Journal Sentinel (Wisconsin)
By Patrick Marley
July 19, 2015
Wrapping
up a three-day tour of Iowa on Sunday, Wisconsin Gov. Scott Walker
tried to focus on his Midwestern values but found himself confronted by
an immigrant family
challenging his views on deportation policies and said he didn't know
whether being gay is a choice.
After
a week on the road to roll out his presidential campaign, the
Republican governor returned to Wisconsin on Sunday night. On Monday, he
will attend a meeting of the
Wisconsin Economic Development Corp. in Oshkosh and sign a bill banning
abortions 20 weeks after fertilization. In the week ahead, he will
campaign in California, Tennessee and North Carolina.
On
Sunday, he told CNN he didn't know whether being gay is a choice. He
stuck by that response in a brief meeting with reporters in Dubuque.
"I don't know and I don't think most people know," Walker told reporters.
In
response, U.S. Rep. Mark Pocan (D-Wis.) said Walker was pandering to
GOP voters and wondered if he had been "cryogenically frozen in the
'70s."
Walker
has called the U.S. Supreme Court's recent decision legalizing gay
marriage a "grave mistake" and said the U.S. Constitution should be
amended to allow states to
decide the issue. Last week he said he supported the Boy Scouts'
previous policy of banning gay Scout leaders because it "protected
children," saying later that he meant that it protected them from a
political and cultural debate.
"For
whatever reason, he keeps doubling down on ignorance when it comes to
this issue," said Pocan, who is gay. "I think the real question back for
Gov. Walker is when
did he choose to be straight?"
Walker
kicked off his presidential campaign July 13 in Waukesha and spent the
week dipping into Georgia and states that hold early contests — Nevada,
South Carolina, New
Hampshire and Iowa. The three-day trek across Iowa in a Winnebago motor
home was the longest leg of the trip and shows his commitment to the
state, home to the first-in-the-nation presidential caucus.
He
tried to capitalize on his Iowa roots by visiting family friends in
Plainfield, where he lived from the time he was 21/2 until third grade.
He
reminisced about collecting change from neighbors to raise money to put
an Iowa flag on the small town's municipal hall and said his time there
helped instill in him
an ability to calmly work through tough problems. At the campaign stop,
he drew tough questions from a family from Waukesha.

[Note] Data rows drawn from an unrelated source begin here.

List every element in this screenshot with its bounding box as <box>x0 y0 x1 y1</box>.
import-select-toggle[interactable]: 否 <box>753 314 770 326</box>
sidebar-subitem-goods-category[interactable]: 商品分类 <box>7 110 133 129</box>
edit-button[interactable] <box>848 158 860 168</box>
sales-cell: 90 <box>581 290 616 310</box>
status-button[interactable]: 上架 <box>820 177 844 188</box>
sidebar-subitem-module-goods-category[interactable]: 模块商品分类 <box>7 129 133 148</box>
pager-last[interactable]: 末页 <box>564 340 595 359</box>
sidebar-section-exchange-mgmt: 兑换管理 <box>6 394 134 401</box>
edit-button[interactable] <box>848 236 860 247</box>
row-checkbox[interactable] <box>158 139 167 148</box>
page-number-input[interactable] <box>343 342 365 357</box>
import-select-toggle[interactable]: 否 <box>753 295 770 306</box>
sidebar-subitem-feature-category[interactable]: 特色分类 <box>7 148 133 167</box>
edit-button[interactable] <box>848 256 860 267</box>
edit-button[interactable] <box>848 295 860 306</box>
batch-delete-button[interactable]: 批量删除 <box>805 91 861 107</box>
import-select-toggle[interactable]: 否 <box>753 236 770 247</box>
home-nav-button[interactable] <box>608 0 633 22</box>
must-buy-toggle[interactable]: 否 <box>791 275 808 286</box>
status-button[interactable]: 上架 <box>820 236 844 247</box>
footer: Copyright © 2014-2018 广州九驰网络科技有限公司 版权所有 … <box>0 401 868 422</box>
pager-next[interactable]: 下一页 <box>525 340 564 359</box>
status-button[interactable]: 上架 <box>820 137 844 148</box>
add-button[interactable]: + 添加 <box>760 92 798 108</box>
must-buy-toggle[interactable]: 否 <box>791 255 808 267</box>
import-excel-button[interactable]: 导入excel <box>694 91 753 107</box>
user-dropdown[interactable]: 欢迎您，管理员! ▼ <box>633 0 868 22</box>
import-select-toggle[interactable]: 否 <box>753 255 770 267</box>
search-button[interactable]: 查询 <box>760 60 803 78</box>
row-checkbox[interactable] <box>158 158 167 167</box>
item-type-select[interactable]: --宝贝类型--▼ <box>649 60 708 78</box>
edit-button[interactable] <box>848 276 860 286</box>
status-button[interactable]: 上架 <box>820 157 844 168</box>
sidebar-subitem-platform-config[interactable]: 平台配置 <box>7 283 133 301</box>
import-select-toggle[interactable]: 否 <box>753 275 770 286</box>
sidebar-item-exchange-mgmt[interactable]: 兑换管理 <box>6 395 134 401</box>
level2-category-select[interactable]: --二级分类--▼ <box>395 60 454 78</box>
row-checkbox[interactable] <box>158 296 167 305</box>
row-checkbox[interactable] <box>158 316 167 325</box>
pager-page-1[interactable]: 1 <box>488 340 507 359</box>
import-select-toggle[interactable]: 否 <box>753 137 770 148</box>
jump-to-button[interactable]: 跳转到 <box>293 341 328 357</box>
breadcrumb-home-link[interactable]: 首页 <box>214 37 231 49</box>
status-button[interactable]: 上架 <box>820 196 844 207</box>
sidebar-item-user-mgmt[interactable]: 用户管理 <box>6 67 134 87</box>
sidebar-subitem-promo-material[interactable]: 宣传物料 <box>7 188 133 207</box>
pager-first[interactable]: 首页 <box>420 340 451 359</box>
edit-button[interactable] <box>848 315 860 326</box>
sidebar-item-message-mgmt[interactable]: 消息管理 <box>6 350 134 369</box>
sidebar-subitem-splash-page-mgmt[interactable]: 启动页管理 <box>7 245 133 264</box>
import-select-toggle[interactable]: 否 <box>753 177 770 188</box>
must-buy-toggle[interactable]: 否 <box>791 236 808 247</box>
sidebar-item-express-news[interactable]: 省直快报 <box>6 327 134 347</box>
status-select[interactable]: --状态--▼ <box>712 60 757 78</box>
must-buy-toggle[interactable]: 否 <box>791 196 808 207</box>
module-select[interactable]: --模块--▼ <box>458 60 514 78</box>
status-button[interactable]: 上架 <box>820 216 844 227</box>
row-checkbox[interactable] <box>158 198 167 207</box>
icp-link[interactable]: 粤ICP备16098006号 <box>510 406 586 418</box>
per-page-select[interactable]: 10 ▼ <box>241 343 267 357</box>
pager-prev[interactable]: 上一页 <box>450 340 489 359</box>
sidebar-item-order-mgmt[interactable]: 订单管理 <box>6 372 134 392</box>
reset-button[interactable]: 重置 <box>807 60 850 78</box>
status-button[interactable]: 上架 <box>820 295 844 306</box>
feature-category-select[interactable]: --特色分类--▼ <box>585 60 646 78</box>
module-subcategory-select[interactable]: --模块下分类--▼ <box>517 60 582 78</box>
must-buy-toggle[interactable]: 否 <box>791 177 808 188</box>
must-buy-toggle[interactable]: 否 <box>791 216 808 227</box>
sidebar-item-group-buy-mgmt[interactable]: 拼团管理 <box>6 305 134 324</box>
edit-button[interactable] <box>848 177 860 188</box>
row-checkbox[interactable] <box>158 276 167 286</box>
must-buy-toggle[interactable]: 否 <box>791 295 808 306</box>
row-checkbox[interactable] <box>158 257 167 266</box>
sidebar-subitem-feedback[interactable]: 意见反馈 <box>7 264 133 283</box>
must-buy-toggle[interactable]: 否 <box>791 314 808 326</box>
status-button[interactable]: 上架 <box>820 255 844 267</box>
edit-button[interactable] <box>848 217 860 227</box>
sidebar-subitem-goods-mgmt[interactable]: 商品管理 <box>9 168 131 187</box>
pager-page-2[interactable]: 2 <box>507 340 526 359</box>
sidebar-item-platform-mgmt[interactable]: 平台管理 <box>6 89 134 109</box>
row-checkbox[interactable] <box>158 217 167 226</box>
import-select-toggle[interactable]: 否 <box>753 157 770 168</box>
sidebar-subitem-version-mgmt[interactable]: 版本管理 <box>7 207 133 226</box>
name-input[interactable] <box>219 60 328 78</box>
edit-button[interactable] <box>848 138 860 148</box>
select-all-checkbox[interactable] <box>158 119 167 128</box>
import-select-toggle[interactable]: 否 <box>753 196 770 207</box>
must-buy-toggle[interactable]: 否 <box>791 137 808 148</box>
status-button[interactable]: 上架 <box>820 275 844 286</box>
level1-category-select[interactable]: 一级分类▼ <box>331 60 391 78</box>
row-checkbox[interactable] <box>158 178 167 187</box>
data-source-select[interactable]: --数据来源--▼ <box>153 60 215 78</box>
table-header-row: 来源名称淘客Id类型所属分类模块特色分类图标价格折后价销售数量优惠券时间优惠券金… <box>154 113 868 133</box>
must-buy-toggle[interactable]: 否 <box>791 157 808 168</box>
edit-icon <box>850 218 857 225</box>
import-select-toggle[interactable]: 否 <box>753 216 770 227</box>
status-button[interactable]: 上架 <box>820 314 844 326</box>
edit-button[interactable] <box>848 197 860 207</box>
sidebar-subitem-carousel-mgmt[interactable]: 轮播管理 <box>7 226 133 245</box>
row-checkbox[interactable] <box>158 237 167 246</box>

"Governor Walker, why are you trying to break my family apart?" said Leslie Flores, 13.
She
was accompanied by her father, José, and her 7-year-old brother, Luís.
They traveled to Iowa with the assistance of the immigrant rights group
Voces de la Frontera.
Leslie
said she feared her parents could be deported and wanted Walker to drop
a lawsuit he and other governors filed last year to block President
Barack Obama's policy
known as the Deferred Action for Parents of Americans that would spare
as many as 5 million people from being deported.
Walker told the three he sympathized with them but believed the nation had to stick by its immigration laws.
"The president of the United States can't make law without going through the Congress," he told them before a media throng.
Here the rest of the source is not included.